Indonesian Political, Business & Finance News

Annan issues delayed report on E. Timor tribunal

| Source: REUTERS

Annan issues delayed report on E. Timor tribunal

Reuters, United Nations/Vientiane

United Nations Secretary-General Kofi Annan went around the Security Council on Wednesday and formally issued a UN expert panel's report recommending an international tribunal to try Indonesian and local militia leaders blamed for a deadly 1999 rampage in East Timor.

The experts had submitted their findings on May 26 to Annan, who gave their report to the 15-nation council in June.

Normally such a document would be officially published at that time.

But Indonesia has brushed off a call in a United Nations report for an international tribunal to try Indonesian and militia leaders blamed for a bloody 1999 rampage in East Timor.

"We continue to oppose an international tribunal, which we find totally unnecessary," Foreign Ministry spokesman Marty Natalegawa said on Thursday in Vientiane, a day after a report issued by Annan recommended one.
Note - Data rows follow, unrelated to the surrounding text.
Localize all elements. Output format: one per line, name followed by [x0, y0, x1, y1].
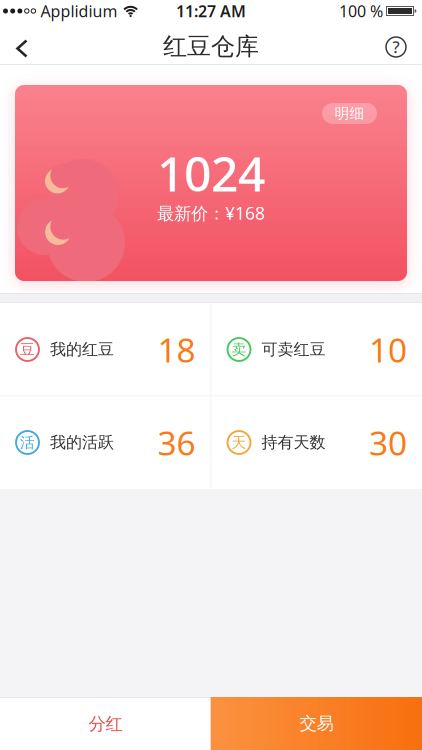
staticText: 36 — [158, 420, 196, 465]
staticText: 10 — [369, 327, 407, 372]
staticText: 最新价：¥168 — [157, 202, 265, 224]
button[interactable]: 天 — [212, 396, 422, 488]
staticText: ? — [392, 36, 400, 58]
button[interactable]: 交易 — [211, 697, 422, 750]
button[interactable]: 卖 — [212, 304, 422, 396]
staticText: Applidium — [41, 0, 118, 22]
button[interactable]: 分红 — [0, 697, 211, 750]
staticText: 分红 — [88, 713, 122, 735]
button[interactable]: 明细 — [322, 103, 377, 124]
staticText: 红豆仓库 — [163, 32, 259, 61]
button[interactable]: Back — [0, 22, 29, 64]
staticText: 活 — [20, 434, 35, 452]
staticText: 天 — [232, 434, 246, 452]
button[interactable]: Help — [386, 21, 422, 65]
staticText: 11:27 AM — [176, 0, 246, 22]
staticText: 30 — [369, 420, 407, 465]
staticText: 明细 — [334, 104, 364, 122]
staticText: 交易 — [300, 713, 334, 734]
staticText: 100 % — [339, 0, 383, 22]
staticText: 我的红豆 — [50, 340, 114, 359]
staticText: 可卖红豆 — [262, 340, 326, 359]
staticText: 豆 — [20, 340, 35, 358]
staticText: 卖 — [232, 340, 246, 358]
button[interactable]: 活 — [0, 396, 210, 488]
button[interactable]: 豆 — [0, 304, 210, 396]
staticText: 持有天数 — [262, 433, 326, 452]
staticText: 1024 — [157, 141, 265, 205]
staticText: 我的活跃 — [50, 433, 114, 452]
staticText: 18 — [158, 327, 196, 372]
The UN and the international community should support joint Indonesian and East Timor investigations, Marty told reporters in Laos on the sidelines of an Asia-Pacific security conference.

The council decided instead to delay its release indefinitely, and council diplomats gave murky explanations when pressed to say who had made the decision and whether the report would ever be published.

They said council members feared offending a new Indonesian government at a time its ties with East Timor were improving.

That prompted 12 human rights groups to write Annan asking him to ensure the report was published "as soon as possible" and its findings discussed by the council.

Although he said earlier it was not his decision to make, Annan within days informed the council he intended to issue the report "as a document of the Security Council," which happened on Wednesday.

About 1,500 civilians were killed, 250,000 left homeless and others raped and tortured when the Indonesian army and proxy gangs and militia razed much of East Timor in 1999.

The rampage occurred after mainly Roman Catholic East Timor voted in a referendum to break free from mostly Muslim Indonesia after 24 years of tight rule.

East Timor finally won independence in May 2002 after 2 1/2 years of UN administration, putting behind it centuries of Portuguese colonial rule and Indonesian occupation.

Under international pressure, Indonesia set up a special court to hear cases of crimes against humanity stemming from the 1999 rampage. But no high-level officials were indicted and only one of the 18 people brought to trial was convicted.

Annan in February named the panel of three outside experts to determine whether justice had been done, despite pleas from Indonesia and East Timor to leave the matter to them.

In their 149-page report, the experts faulted the earlier special court as deficient and said the Indonesian officials and gang leaders should be tried by an international tribunal if Jakarta did not agree to prosecute them within six months under international supervision.